Mulheres que viajam sozinhas

Viajar sozinha é muito bom mas, quando se trata de mulheres desacompanhadas, é necessário tomar alguns cuidados.

Foto: Getty Images


Conhecemos brasileiras que viajaram sozinhas para países muito diferentes do nosso, como aqueles no norte da África ou na Ásia. Mas isso não é para qualquer uma. Um mínimo de malícia e de coragem é fundamental. Caso não queira participar de uma excursão, dê preferência a viajar para países "exóticos" em companhia de um homem (pai, filho, irmão, amigo, namorado, marido...). Se não for possível, o mais sensato é convidar uma ou mais mulheres. Evite as frescas, as complicadas e as maluquetes.

Independentemente de ser mulher ou homem, quem viaja sozinho precisa saber se comunicar razoavelmente bem em inglês ou na língua do país que irá visitar. As vítimas preferidas de marginais, no mundo todo, são os turistas estrangeiros, as pessoas sozinhas e as mulheres. Como você estará em todos os "grupos de risco", tenha cuidado redobrado com sua segurança.

Além de manter extrema atenção com seus pertences e documentos, não aproveite a viagem para levar suas joias para passear: isso chama a atenção e cria um risco desnecessário. Mulheres sozinhas encontram mais facilmente companhia durante viagens do que homens sozinhos. Famílias, casais e grupos de outros viajantes ou de habitantes locais tendem a ser mais receptivos com elas. Eventualmente, será ótimo se encontrarem gente boa. Porém, as mulheres devem ser cuidadosas, porque poderão ter uma péssima experiência se os novos "amigos" forem de mau caráter.

Em muitas cidades europeias, sobretudo nos países latinos, o assédio masculino com as brasileiras pode ser feroz. Um "xaveco" desajeitado não tem consequências (e pode até render boas risadas quando contar para seus amigos no Brasil). O problema começa quando você cai na conversa do sujeito e a coisa avança a ponto de colocar em risco seu dinheiro, seus documentos ou, muito pior, sua segurança pessoal. Não aceite convites de desconhecidos. Sem paranoia, mas sejamos realistas: estupros existem em qualquer lugar do mundo, e raramente se dá crédito a uma mulher que tenha ido espontaneamente ao local em que foi atacada.

Na capital francesa, geralmente são árabes e africanos que se dedicam à caça de turistas do sexo feminino. Na Itália, existem grupos especializados na abordagem de estrangeiras compostos por malandros bonitões. Por que eles só vão atrás das turistas? Ora, as italianas não costumam carregar consigo dólares, cartões de crédito, passaporte...Escolha com atenção o estabelecimento em que for se hospedar. Evite dormitórios coletivos de albergues. Opte por um bairro que ofereça segurança para você chegar e sair, sobretudo à noite.

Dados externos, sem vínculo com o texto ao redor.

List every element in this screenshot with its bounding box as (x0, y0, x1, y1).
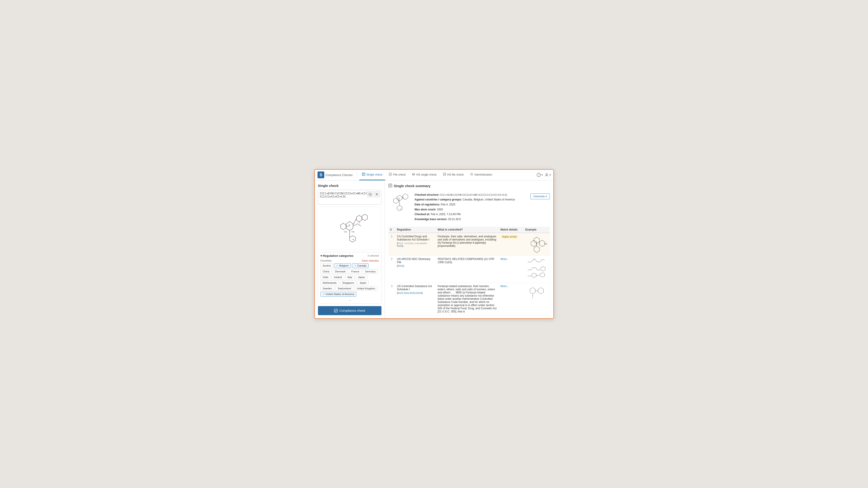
country-ireland[interactable]: Ireland (332, 275, 344, 279)
tab-single-check-label: Single check (366, 173, 382, 176)
row-2-controlled: FENTANYL RELATED COMPOUNDS (21 CFR 1308.… (436, 256, 499, 283)
kb-version-row: Knowledge base version: 25.01.29.0 (415, 217, 527, 222)
svg-line-24 (353, 219, 356, 225)
country-denmark[interactable]: Denmark (333, 269, 348, 274)
countries-label: Countries: Clear selection (320, 259, 379, 262)
svg-marker-52 (531, 240, 536, 247)
col-num: # (389, 227, 395, 233)
tab-hs-file-check[interactable]: HS HS file check (440, 169, 466, 180)
max-atom-value: 1000 (437, 208, 443, 211)
svg-text:CH₃: CH₃ (351, 231, 354, 233)
summary-header: Single check summary (389, 184, 550, 188)
country-china[interactable]: China (320, 269, 332, 274)
country-germany[interactable]: Germany (363, 269, 378, 274)
country-sweden[interactable]: Sweden (320, 286, 335, 291)
svg-line-70 (535, 268, 537, 270)
row-1-regulation: CA Controlled Drugs and Substances Act S… (395, 233, 436, 256)
tab-administration[interactable]: Administration (467, 169, 495, 180)
row-1-num: 1 (389, 233, 395, 256)
tab-file-check-label: File check (393, 173, 406, 176)
country-canada[interactable]: ✓ Canada (352, 263, 369, 268)
col-example: Example (524, 227, 550, 233)
svg-text:N: N (352, 238, 354, 240)
svg-marker-22 (356, 216, 362, 222)
help-button[interactable]: ? ▾ (537, 173, 543, 177)
clear-selection-link[interactable]: Clear selection (362, 259, 379, 262)
svg-text:?: ? (538, 174, 539, 176)
row-2-num: 2 (389, 256, 395, 283)
svg-point-11 (471, 174, 472, 175)
country-italy[interactable]: Italy (345, 275, 354, 279)
country-austria[interactable]: Austria (320, 263, 333, 268)
summary-info: O N N Checked structure: CCC(=O)N(C1CCN(… (389, 191, 550, 224)
svg-text:N: N (532, 297, 533, 299)
app-container: S Compliance Checker Single check File c… (314, 169, 554, 319)
max-atom-row: Max atom count: 1000 (415, 207, 527, 212)
reg-cat-chevron[interactable]: ▾ (320, 254, 322, 257)
checked-at-row: Checked at: Feb 4, 2025, 7:13:40 PM (415, 212, 527, 217)
row-2-more-link[interactable]: More... (501, 257, 509, 261)
main-layout: Single check CCC(=O)N(C1CCN(CCC2=CC=NC=C… (315, 180, 553, 319)
tab-hs-single-check[interactable]: HS HS single check (409, 169, 439, 180)
hs-file-icon: HS (443, 173, 446, 176)
country-uk[interactable]: United Kingdom (354, 286, 378, 291)
svg-text:HS: HS (413, 174, 414, 175)
row-3-ref1[interactable]: Ref1 (398, 292, 403, 294)
user-button[interactable]: ▾ (545, 173, 551, 177)
tab-file-check[interactable]: File check (386, 169, 408, 180)
svg-rect-17 (369, 193, 371, 195)
country-spain[interactable]: Spain (358, 281, 369, 285)
row-2-regulation: US ARCOS NDC Dictionary File (Ref1) (395, 256, 436, 283)
row-2-match: More... (499, 256, 524, 283)
hs-single-icon: HS (412, 173, 415, 176)
copy-smiles-button[interactable] (367, 192, 373, 197)
svg-text:N: N (399, 197, 400, 199)
row-3-more-link[interactable]: More... (501, 285, 509, 288)
summary-molecule: O N N (389, 193, 411, 213)
brand-label: Compliance Checker (326, 173, 353, 177)
svg-marker-49 (397, 205, 402, 211)
clear-smiles-button[interactable] (374, 192, 380, 197)
country-switzerland[interactable]: Switzerland (335, 286, 353, 291)
svg-point-15 (546, 174, 547, 175)
country-belgium[interactable]: ✓ Belgium (334, 263, 351, 268)
reg-cat-header: ▾ Regulation categories 3 selected (320, 254, 379, 257)
checked-at-value: Feb 4, 2025, 7:13:40 PM (431, 213, 461, 216)
svg-text:O: O (399, 199, 400, 200)
row-1-ref2[interactable]: Ref2 (397, 245, 402, 247)
tab-single-check[interactable]: Single check (359, 169, 385, 180)
summary-header-icon (389, 184, 392, 188)
table-row: 2 US ARCOS NDC Dictionary File (Ref1) FE… (389, 256, 550, 283)
logo-icon: S (317, 171, 324, 178)
app-logo: S Compliance Checker (317, 171, 353, 178)
generate-button[interactable]: Generate ▾ (530, 194, 550, 199)
country-india[interactable]: India (320, 275, 331, 279)
results-table: # Regulation What is controlled? Match d… (389, 227, 550, 315)
country-japan[interactable]: Japan (356, 275, 367, 279)
row-3-ref4[interactable]: Ref4 (416, 292, 422, 294)
smiles-input-container: CCC(=O)N(C1CCN(CCC2=CC=NC=C2)CC1)C1=CC=C… (318, 190, 381, 204)
tab-admin-label: Administration (474, 173, 492, 176)
country-usa[interactable]: ✓ United States of America (320, 292, 356, 296)
table-row: 3 US Controlled Substance Act Schedule I… (389, 283, 550, 315)
svg-point-12 (470, 173, 473, 176)
row-1-ref1[interactable]: Ref1 (398, 242, 403, 245)
row-3-example: N (524, 283, 550, 315)
generate-chevron-icon: ▾ (546, 195, 547, 198)
country-france[interactable]: France (349, 269, 362, 274)
row-1-controlled: Fentanyls, their salts, derivatives, and… (436, 233, 499, 256)
row-3-regulation: US Controlled Substance Act Schedule I (… (395, 283, 436, 315)
example-svg-3: N (525, 285, 548, 300)
country-netherlands[interactable]: Netherlands (320, 281, 339, 285)
svg-marker-41 (394, 198, 398, 204)
svg-text:N: N (349, 224, 350, 226)
row-2-ref1[interactable]: Ref1 (398, 264, 403, 267)
compliance-check-button[interactable]: Compliance check (318, 306, 381, 315)
country-singapore[interactable]: Singapore (340, 281, 356, 285)
row-3-ref3[interactable]: Ref3 (410, 292, 415, 294)
file-check-icon (389, 173, 392, 176)
svg-rect-6 (389, 173, 392, 176)
against-row: Against countries / category groups: Can… (415, 197, 527, 202)
row-3-ref2[interactable]: Ref2 (404, 292, 409, 294)
svg-marker-72 (541, 266, 545, 271)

Mulheres desacompanhadas devem evitar tomar trens noturnos, mesmo na Europa e nos EUA. Se não for possível, devem procurar ficar numa cabine privativa ou com outras mulheres - e manter a porta trancada.

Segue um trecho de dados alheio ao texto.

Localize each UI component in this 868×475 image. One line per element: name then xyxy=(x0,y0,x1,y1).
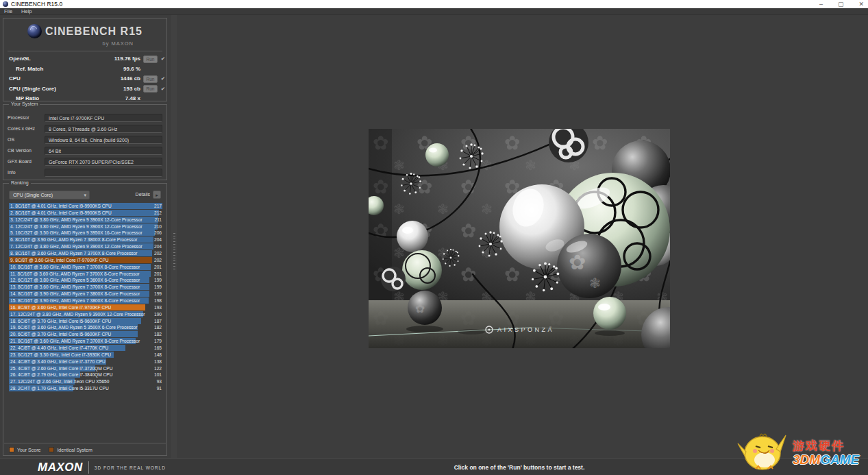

Na Europa, nos Estados Unidos, no Canadá e no Japão é mais seguro viajar só, mas os serviços de imigração tendem a encarar com certa desconfiança mulheres jovens e bonitas viajando sozinhas e vestindo roupas consideradas provocantes. Na América Latina, esse problema praticamente não existe mas, no quesito segurança, é bom abrir um pouco mais os olhos.

Gostemos ou não, é uma realidade: influenciados por imagens do carnaval, cujos desfiles exploram a nudez feminina, pelo turismo sexual no Norte e Nordeste do Brasil e pelo elevado número de prostitutas brasileiras na Europa, muitos estrangeiros veem a brasileira como "liberal" - no mau sentido.

Onde o machismo impera, mulheres desacompanhadas são mal vistas e as ocidentais em geral, não apenas as brasileiras, são consideradas "fáceis". Nos países muçulmanos e em cidades asiáticas e africanas, vista-se o mais discretamente possível: evite decotes, minissaias e roupas justas e, conforme o lugar, use um lenço para cobrir a cabeça. O ideal é usar roupas largas, que podem ser leves, mas não transparentes contra a luz. Ou seja, não use nada que possa provocar reações indesejáveis. Por mais que isso nos pareça ridículo, você, na condição de estrangeira, vai se sentir obrigada a respeitar essas regras se não quiser ter aborrecimentos.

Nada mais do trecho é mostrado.